The nature of the tragic contrast between the two kinds of characters represented by Maggie and Tom and its decisive effect on Maggie's destiny could hardly be spelled out more distinctly.
By the middle of Book VI, however, the situation has been complicated by an additional factor: Maggie is reluctant to marry Philip not only because of Tom's continued opposition, but because of her growing attraction to Stephen Guest, whom she met at Lucy's home upon her return to St. Ogg's after her two years' absence as a governess, and whose admiration has become one of the chief causes of her renewed discontent. The two things with which Stephen is most frequently associated—music and the river—come to epitomize the irresistible force of the intoxication which she increasingly feels in his presence. To satisfy her newly aroused yearnings for love and life by surrendering herself to Stephen has now become, in fact, her third and final quest.
This quest fails, of course, no less than did the others. Maggie has to renounce Stephen, just as she renounced Philip, and, as a result, the frustration of her life reaches its tragic climax. The pattern of futile quests which has been taking shape since the last chapter of Book IV is thus logically completed and the novel's true central subject is fully defined. The relation of this failure to the two preceding ones, however, needs careful clarification. The first two quests failed, as we have seen, because of the flaws in the characters of Maggie's father and brother, who were unable to reciprocate her love and opposed her marriage to Philip. But the third quest fails for a different reason: Maggie gives up Stephen, not (as in Philip's case) because she is intimidated into doing so and wishes to avoid betraying Tom and her father, but because of her own free choice and her desire not to betray Philip and Lucy, to whom she and Stephen are tacitly engaged. In this decision Tom plays no role whatsoever. Nevertheless, he is decisively related to the failure of Maggie's third quest in other ways which keep the conflict between him and Maggie—and, by implication, the larger conflict between the kinds of characters which they respectively represent—the tragic focal point of the novel to the very end.

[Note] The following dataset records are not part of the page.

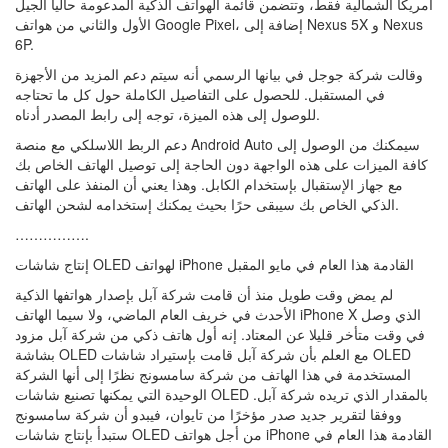
أمريكا الشمالية فقط، وتتضمن قائمة الهواتف الذكية المدعومة حاليا الجيل
الأول والثاني من هواتف Google Pixel، إضافة إلى Nexus 5X و Nexus
6P.
وقالت شركة جوجل في بيانها الرسمي أنه سيتم دعم المزيد من الأجهزة
في المستقبل. للحصول على التفاصيل الكاملة حول كل ما تحتاجه
للوصول إلى هذه الميزة، توجه إلى رابط المصدر أدناه.
دعم الربط اللاسلكي مع منصة Android Auto سيمكنك من الوصول إلى
كافة الميزات على هذه الواجهة دون الحاجة إلى توصيل الهاتف الخاص بك
مع جهاز الإستقبال بإستخدام الكابل. وهذا يعني أن المنفذ على الهاتف
الذكي الخاص بك سيبقى حرًا بحيث يمكنك إستخدامه لشحن الهاتف.
…………….
إنتاج شاشات OLED لهواتف iPhone القادمة هذا العام في مايو المقبل
لم يمض وقت طويل منذ أن قامت شركة آبل بإصدار هواتفها الذكية
الأحدث في خريف العام الماضي، ولا سيما الهاتف iPhone X الذي وصل
في وقت متأخر قليلا عن المعتاد. إنه أول هاتف ذكي من شركة آبل مزود
بشاشة OLED مع العلم بأن شركة آبل قامت بإستيراد شاشات OLED
المستخدمة في هذا الهاتف من شركة سامسونج نظرًا إلى أنها الشركة
الوحيدة التي يمكنها تصنيع شاشات OLED بالمقدار الذي تريده شركة آبل.
ووفقا لتقرير جديد صدر مؤخرًا من تايوان، فيبدو أن شركة سامسونج
ستبدأ بإنتاج شاشات OLED من أجل هواتف iPhone القادمة هذا العام في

To begin with, though Maggie renounces Stephen of her own free will, both her involvement with him in the first place and the great intensity of that involvement are direct consequences of the earlier renunciation of Philip which Tom virtually forced upon her. Philip's warning at the time—namely, that "'You will be thrown into the world some day, and then every rational satisfaction of your nature that you deny now, will assault you like a savage appetite"'—is precisely what happens later when she meets Stephen. Had she been able to marry Philip with Tom's approval in Book V, this tragic development would presumably have been impossible. Tom has helped to create the very predicament for which Maggie herself must pay the tragic price.
Moreover, almost equally influential in Maggie's destiny is the continuation of Tom's ban on Philip not only to the beginning of Book VI, but even to the end. The obvious solution to her suffering after her renunciation of Stephen at the end of Book VI would be to return to Philip and marry him, just as this was the obvious solution at the beginning of this Book, when she came back to St. Ogg's. Philip's letter clearly implies that if Maggie were to return to him, he would accept her. But, even if she were able to overcome her remorse and the infatuation she still strongly feels for Stephen, the insuperable barrier of Tom's ban on Philip would still remain. Tom's "bitter repugnance to Philip" is the same after the trip down the river as it was before—the same at the end of her final quest as it was at the beginning. The "something" for which Maggie had earlier hoped "to soften him" has still not occurred.
But the most important way in which Tom is related to the failure of Maggie's final quest is through his reaction to her renunciation itself. This reaction is, indeed, the central subject of all but the last chapter and the brief "Conclusion" of Book VII, a fact which strikingly differentiates this Book from the three preceding ones (which are centrally concerned with Maggie's quests themselves), and thus makes clear the decisive thematic significance George Eliot wishes to attach to it. Maggie's renunciation of Stephen is climactic: uncompelled by anything but the voice of honor and conscience, and carried out in opposition to the strongest, most sensual passion for love and a rich life she has known, it represents the moment in the novel when her success in living by Kempis' philosophy is most complete. Only later, when temptation in the form of Stephen's letter assaults her again, does her hold on this philosophy slacken. Yet the point of the first four chapters of Book VII is that if Maggie's self-discipline has reached its height, so too, in ironic counterpoint, has Tom's blindness and opposition. The heroism of her renunciation of Stephen, instead of at last winning her brother's understanding, respect, and love, as it should, is powerless against the alienation of his sympathy which has been caused by the river journey itself. Completely oblivious to the moral grandeur of that renunciation, he rejects her more brutally than ever before, and Maggie, of course, is crushed.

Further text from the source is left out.